Corpus Poisoning via Approximate Greedy Gradient Descent

TL;DR

This paper introduces AGGD, a new structured adversarial attack method on dense retrieval systems that significantly improves attack success rates and can generalize across datasets and domains, raising concerns about their robustness.

Contribution

We propose AGGD, a novel structured attack method that outperforms HotFlip in generating adversarial passages for dense retrieval models, and demonstrate its effectiveness across multiple datasets and applications.

Findings

AGGD achieves higher attack success rates than HotFlip on several datasets.

The method generalizes well to unseen queries and new domains.
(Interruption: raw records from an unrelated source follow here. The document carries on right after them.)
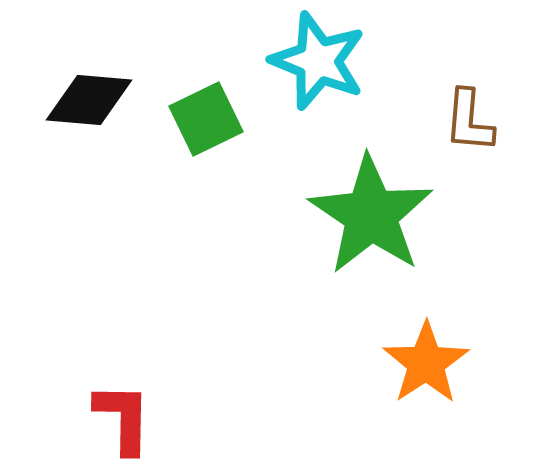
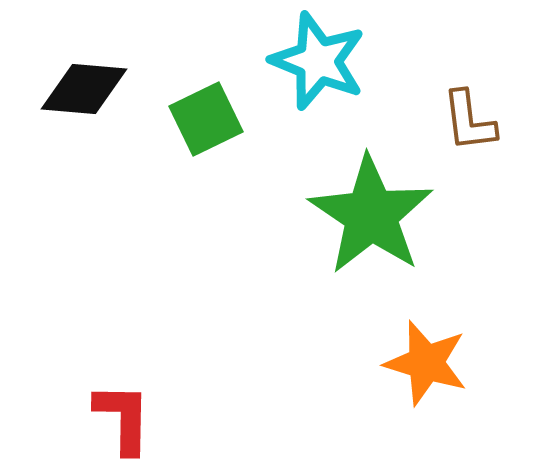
black diamond: moved 5 px left, 11 px up
brown L-shape: rotated 12 degrees counterclockwise
orange star: rotated 22 degrees counterclockwise
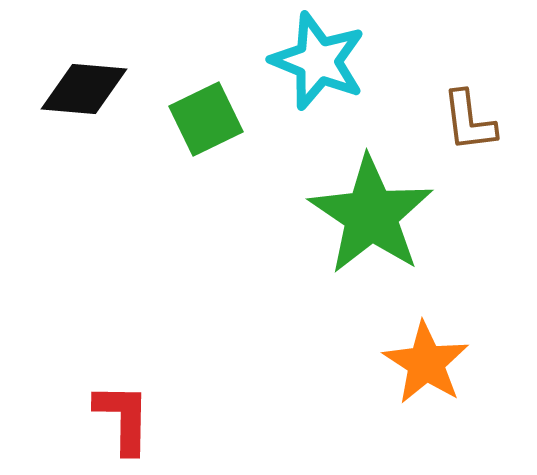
orange star: rotated 16 degrees clockwise
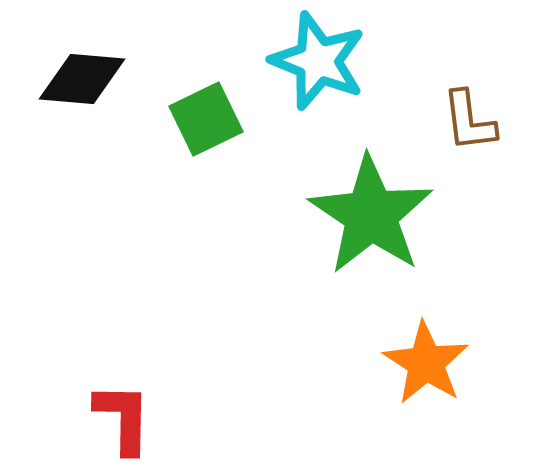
black diamond: moved 2 px left, 10 px up
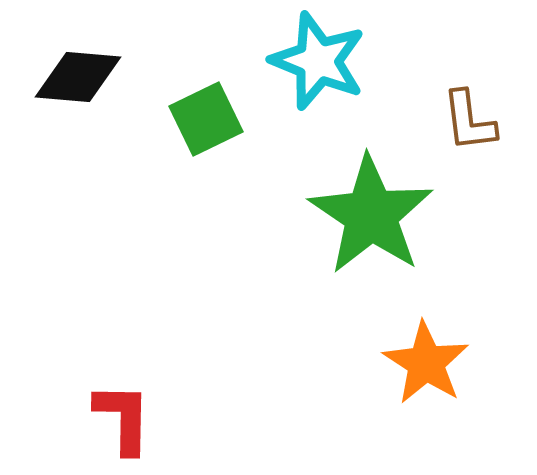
black diamond: moved 4 px left, 2 px up
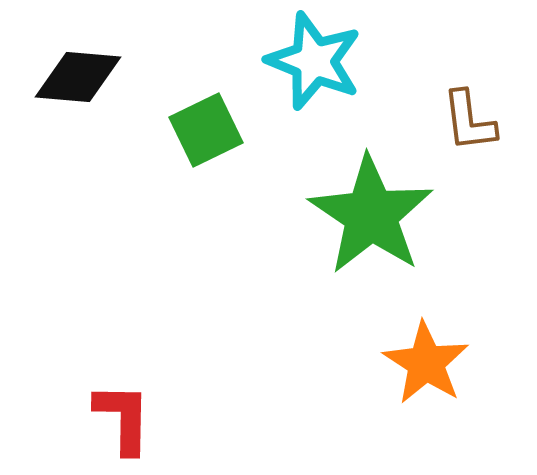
cyan star: moved 4 px left
green square: moved 11 px down
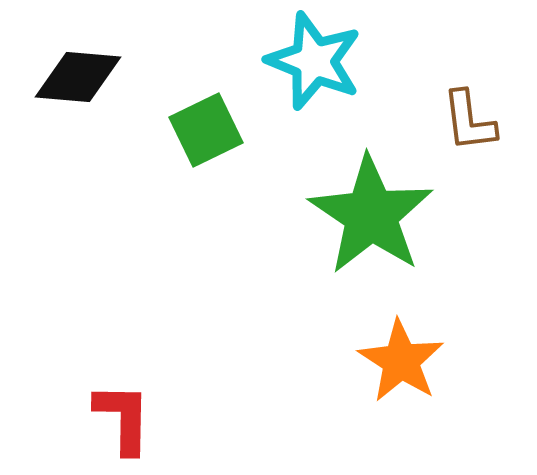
orange star: moved 25 px left, 2 px up
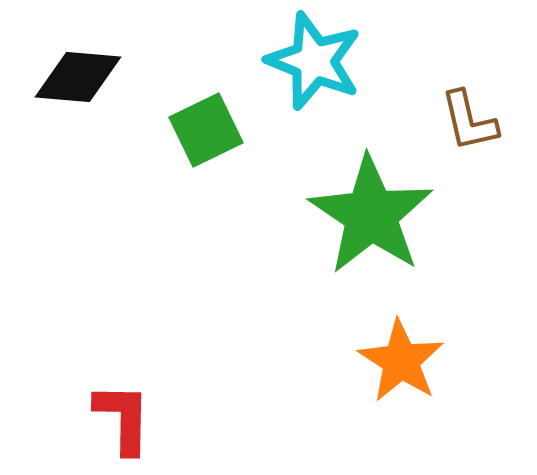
brown L-shape: rotated 6 degrees counterclockwise
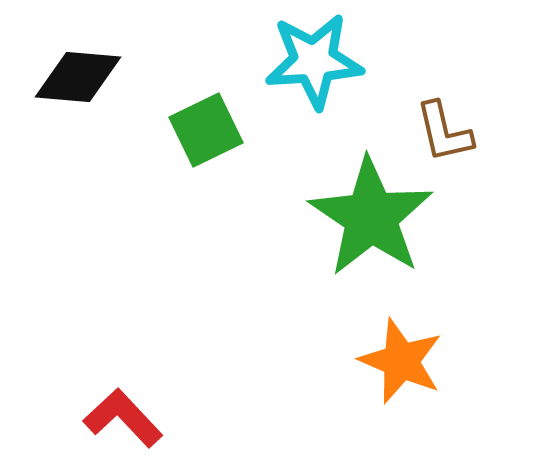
cyan star: rotated 26 degrees counterclockwise
brown L-shape: moved 25 px left, 11 px down
green star: moved 2 px down
orange star: rotated 10 degrees counterclockwise
red L-shape: rotated 44 degrees counterclockwise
AGGD effectively attacks the ANCE retrieval model, surpassing previous methods.

Abstract

Dense retrievers are widely used in information retrieval and have also been successfully extended to other knowledge intensive areas such as language models, e.g., Retrieval-Augmented Generation (RAG) systems. Unfortunately, they have recently been shown to be vulnerable to corpus poisoning attacks in which a malicious user injects a small fraction of adversarial passages into the retrieval corpus to trick the system into returning these passages among the top-ranked results for a broad set of user queries. Further study is needed to understand the extent to which these attacks could limit the deployment of dense retrievers in real-world applications. In this work, we propose Approximate Greedy Gradient Descent (AGGD), a new attack on dense retrieval systems based on the widely used HotFlip method for efficiently generating adversarial passages. We demonstrate that AGGD can select a higher quality set of token-level perturbations than HotFlip by replacing its random token sampling with a more structured search. Experimentally, we show that our method achieves a high attack success rate on several datasets and using several retrievers, and can generalize to unseen queries and new domains. Notably, our method is extremely effective in attacking the ANCE retrieval model, achieving attack success rates that are 15.24\% and 17.44\% higher on the NQ and MS MARCO datasets, respectively, compared to HotFlip. Additionally, we demonstrate AGGD's potential to replace HotFlip in other adversarial attacks, such as knowledge poisoning of RAG systems.